De l’Antiquité au milieu du XIXè siècle
Durant l’Antiquité, la forêt landaise primaire s’étendait sur près de 200 000 ha et était exploitée par les romains pour son bois et sa résine. Avec la chute de l’Empire romain et l’arrivée des peuples germaniques, la forêt fut laissée à l’abandon, et peu à peu défrichée sous la pression pastorale.
Du Moyen Âge au XVIe siècle, la zone se transforma en une succession de marécages insalubres où les moustiques et le paludisme se développèrent. En poussant le sable dans les terres, le vent océanique créa des dunes mobiles qui menacèrent les villages et entraînèrent la désertification de la région.
Au XVIIe siècle, Colbert, soucieux de développer la flotte commerciale et militaire, s’intéressa au bois (les pins étant des arbres très droits, parfaits pour les mats et les poutres), à la résine et à la poix pouvant être produits à partir des pins des Landes et fit créer de nombreuses manufactures ainsi que des routes terrestres et maritimes.
Au XVIIIe siècle, environ 250 000 hectares étaient boisés. Sous la menace permanente du sable et de l’eau, les hommes cherchèrent à arrêter la progression des dunes poussées par le vent et l’océan. Les frères Desbiey furent les précurseurs de la fixation des dunes, les immobilisant par des clayonnages maintenus par de petits piquets.
S’inspirant des travaux des frères Desbiey, Nicolas Brémontier fit ensemencer d’Arcachon au Pyla un premier cordon de sable côtier, en abritant les semis du vent d’ouest par des fagots placés parallèlement au rivage et d’une hauteur d’un mètre. La vallée située à l’arrière fut également ensemencée.
En juin 1788, Nicolas Brémontier affirma « pouvoir réussir à fixer la dune en continuant cet ouvrage ». De 1793 à 1801, il fit parvenir de nombreuses études à la préfecture, à l’académie des sciences naturelles de Bordeaux puis au gouvernement et sut convaincre les pouvoirs publics de la nécessité de cette entreprise considérable.

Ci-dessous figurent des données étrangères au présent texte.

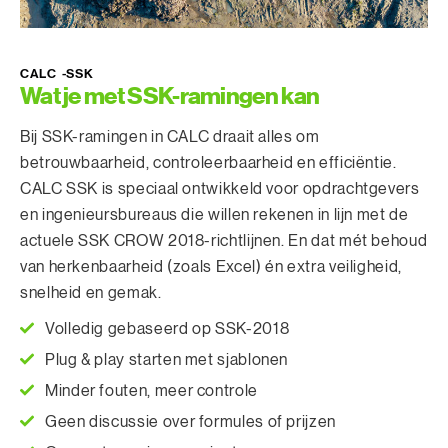
CALC -SSK
Wat je met SSK-ramingen kan
Bij SSK-ramingen in CALC draait alles om
betrouwbaarheid, controleerbaarheid en efficiëntie.
CALC SSK is speciaal ontwikkeld voor opdrachtgevers
en ingenieursbureaus die willen rekenen in lijn met de
actuele SSK CROW 2018-richtlijnen. En dat mét behoud
van herkenbaarheid (zoals Excel) én extra veiligheid,
snelheid en gemak.
Volledig gebaseerd op SSK-2018
Plug & play starten met sjablonen
Minder fouten, meer controle
Geen discussie over formules of prijzen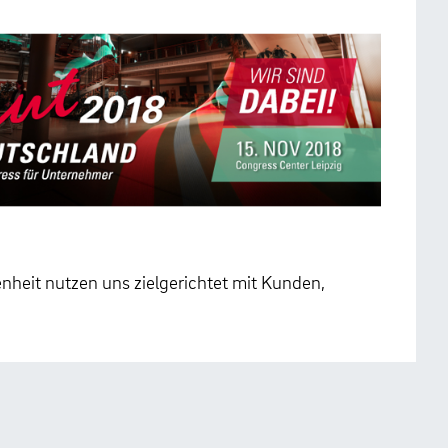
heit nutzen uns zielgerichtet mit Kunden,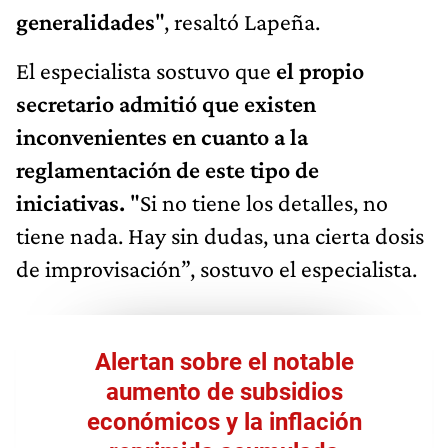
generalidades
", resaltó Lapeña.
El especialista sostuvo que
el propio
secretario admitió que existen
inconvenientes en cuanto a la
reglamentación de este tipo de
iniciativas.
"Si no tiene los detalles, no
tiene nada. Hay sin dudas, una cierta dosis
de improvisación”, sostuvo el especialista.
Alertan sobre el notable
aumento de subsidios
económicos y la inflación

Depuis le milieu du XIXè siècle
En 1867, 90 000 ha de dunes furent boisés en pins maritimes, tandis que 3 000 ha de dunes littorales furent couvertes par la végétation dunaire. Mais, derrière ces dunes s’étendait toujours sur plus de 700 000 ha une vaste plaine inondée durant une grande partie de l’année et desséchée au cours de l’été : la lande est alors vue comme improductive et qualifiée de « colonie intérieure ou de « Sahara Français ».

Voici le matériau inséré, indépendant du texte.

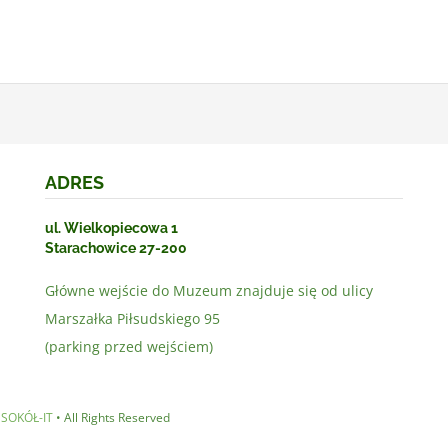
ADRES
ul. Wielkopiecowa 1
Starachowice 27-200
Główne wejście do Muzeum znajduje się od ulicy
Marszałka Piłsudskiego 95
(parking przed wejściem)
a
SOKÓŁ-IT
• All Rights Reserved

Chambrelent, ingénieur des Ponts et Chaussées, ayant remarqué que la végétation se développait seulement là où les eaux s’écoulaient conclut qu’il fallait assurer la libre évacuation des eaux superficielles dès le printemps. Il fit l’acquisition en 1849 d’une surface de 500 ha de landes, sur laquelle il planta en appliquant ses principes d’écoulement des graines de pin maritime. Ce fut un succès, les semis se développèrent rapidement.
En 1855, la surface assainie et ensemencée atteignait 20 000 ha. Une opération d’ensemble nécessitait de convaincre les maires d’assécher les terrains communaux pour réaliser un réseau de grands canaux collecteurs bien tracés.
Lors de sa visite dans les Landes en 1855, l’Empereur Napoléon III fut enthousiasmé par les résultats de Chambrelent. Louis-Napoléon, qui n’était pas encore empereur des français, souhaitait poursuivre l’œuvre de son oncle qui, dès le début du XIXe siècle, avait initié le projet de fixation des dunes en Aquitaine. Assainir le plateau des Landes de Gascogne en serait le prolongement. Il décida d’acquérir personnellement un vaste territoire inculte de 7 400 ha pour l’assainir et le mettre en culture.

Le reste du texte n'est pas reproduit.